►
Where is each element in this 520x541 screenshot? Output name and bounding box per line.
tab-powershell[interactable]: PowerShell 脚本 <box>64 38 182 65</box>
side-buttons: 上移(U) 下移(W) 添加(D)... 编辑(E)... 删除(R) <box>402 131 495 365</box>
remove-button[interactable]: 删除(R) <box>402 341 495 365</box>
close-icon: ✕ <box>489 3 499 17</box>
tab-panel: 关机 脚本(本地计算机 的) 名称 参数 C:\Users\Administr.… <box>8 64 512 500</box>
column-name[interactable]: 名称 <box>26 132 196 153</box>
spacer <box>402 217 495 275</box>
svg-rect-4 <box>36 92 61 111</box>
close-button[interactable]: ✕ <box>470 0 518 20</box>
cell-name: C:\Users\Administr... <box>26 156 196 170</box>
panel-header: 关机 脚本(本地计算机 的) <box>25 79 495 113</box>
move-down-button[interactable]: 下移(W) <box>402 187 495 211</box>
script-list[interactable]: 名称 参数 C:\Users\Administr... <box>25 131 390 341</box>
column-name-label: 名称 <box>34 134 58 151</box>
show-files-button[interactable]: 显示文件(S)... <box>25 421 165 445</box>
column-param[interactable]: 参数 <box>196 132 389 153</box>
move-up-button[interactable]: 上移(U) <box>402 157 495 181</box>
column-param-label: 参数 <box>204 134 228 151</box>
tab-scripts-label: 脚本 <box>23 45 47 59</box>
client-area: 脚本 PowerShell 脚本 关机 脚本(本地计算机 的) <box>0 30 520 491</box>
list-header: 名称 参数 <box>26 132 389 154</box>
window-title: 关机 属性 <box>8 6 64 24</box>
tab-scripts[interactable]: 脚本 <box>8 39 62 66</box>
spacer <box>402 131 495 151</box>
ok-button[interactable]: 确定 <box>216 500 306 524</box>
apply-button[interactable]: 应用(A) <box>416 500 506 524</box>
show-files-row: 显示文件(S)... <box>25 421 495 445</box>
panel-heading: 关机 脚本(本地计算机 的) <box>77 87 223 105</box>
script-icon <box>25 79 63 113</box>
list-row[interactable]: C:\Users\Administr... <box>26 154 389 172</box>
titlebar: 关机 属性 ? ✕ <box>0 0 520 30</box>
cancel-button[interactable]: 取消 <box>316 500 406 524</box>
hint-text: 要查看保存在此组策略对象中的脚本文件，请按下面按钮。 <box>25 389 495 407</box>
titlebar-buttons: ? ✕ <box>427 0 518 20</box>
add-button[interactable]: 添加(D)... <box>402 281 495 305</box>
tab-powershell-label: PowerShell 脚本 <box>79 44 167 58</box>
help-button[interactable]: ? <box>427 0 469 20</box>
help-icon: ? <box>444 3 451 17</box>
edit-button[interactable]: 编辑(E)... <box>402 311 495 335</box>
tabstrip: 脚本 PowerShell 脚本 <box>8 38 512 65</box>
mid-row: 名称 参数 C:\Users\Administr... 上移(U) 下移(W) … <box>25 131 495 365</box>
◄
Task goal -> Print all of the entries again, exactly as written.

Written answer ->
Where is each element in this 520x541 screenshot? Output name and bounding box per line.
tab-powershell[interactable]: PowerShell 脚本 <box>64 38 182 65</box>
side-buttons: 上移(U) 下移(W) 添加(D)... 编辑(E)... 删除(R) <box>402 131 495 365</box>
remove-button[interactable]: 删除(R) <box>402 341 495 365</box>
close-icon: ✕ <box>489 3 499 17</box>
tab-panel: 关机 脚本(本地计算机 的) 名称 参数 C:\Users\Administr.… <box>8 64 512 500</box>
column-name[interactable]: 名称 <box>26 132 196 153</box>
spacer <box>402 217 495 275</box>
svg-rect-4 <box>36 92 61 111</box>
close-button[interactable]: ✕ <box>470 0 518 20</box>
cell-name: C:\Users\Administr... <box>26 156 196 170</box>
panel-header: 关机 脚本(本地计算机 的) <box>25 79 495 113</box>
move-down-button[interactable]: 下移(W) <box>402 187 495 211</box>
script-list[interactable]: 名称 参数 C:\Users\Administr... <box>25 131 390 341</box>
column-name-label: 名称 <box>34 134 58 151</box>
show-files-button[interactable]: 显示文件(S)... <box>25 421 165 445</box>
column-param[interactable]: 参数 <box>196 132 389 153</box>
move-up-button[interactable]: 上移(U) <box>402 157 495 181</box>
column-param-label: 参数 <box>204 134 228 151</box>
tab-scripts-label: 脚本 <box>23 45 47 59</box>
client-area: 脚本 PowerShell 脚本 关机 脚本(本地计算机 的) <box>0 30 520 491</box>
list-header: 名称 参数 <box>26 132 389 154</box>
window-title: 关机 属性 <box>8 6 64 24</box>
tab-scripts[interactable]: 脚本 <box>8 39 62 66</box>
spacer <box>402 131 495 151</box>
ok-button[interactable]: 确定 <box>216 500 306 524</box>
apply-button[interactable]: 应用(A) <box>416 500 506 524</box>
show-files-row: 显示文件(S)... <box>25 421 495 445</box>
panel-heading: 关机 脚本(本地计算机 的) <box>77 87 223 105</box>
script-icon <box>25 79 63 113</box>
list-row[interactable]: C:\Users\Administr... <box>26 154 389 172</box>
titlebar: 关机 属性 ? ✕ <box>0 0 520 30</box>
cancel-button[interactable]: 取消 <box>316 500 406 524</box>
hint-text: 要查看保存在此组策略对象中的脚本文件，请按下面按钮。 <box>25 389 495 407</box>
titlebar-buttons: ? ✕ <box>427 0 518 20</box>
add-button[interactable]: 添加(D)... <box>402 281 495 305</box>
tab-powershell-label: PowerShell 脚本 <box>79 44 167 58</box>
help-button[interactable]: ? <box>427 0 469 20</box>
help-icon: ? <box>444 3 451 17</box>
edit-button[interactable]: 编辑(E)... <box>402 311 495 335</box>
tabstrip: 脚本 PowerShell 脚本 <box>8 38 512 65</box>
mid-row: 名称 参数 C:\Users\Administr... 上移(U) 下移(W) … <box>25 131 495 365</box>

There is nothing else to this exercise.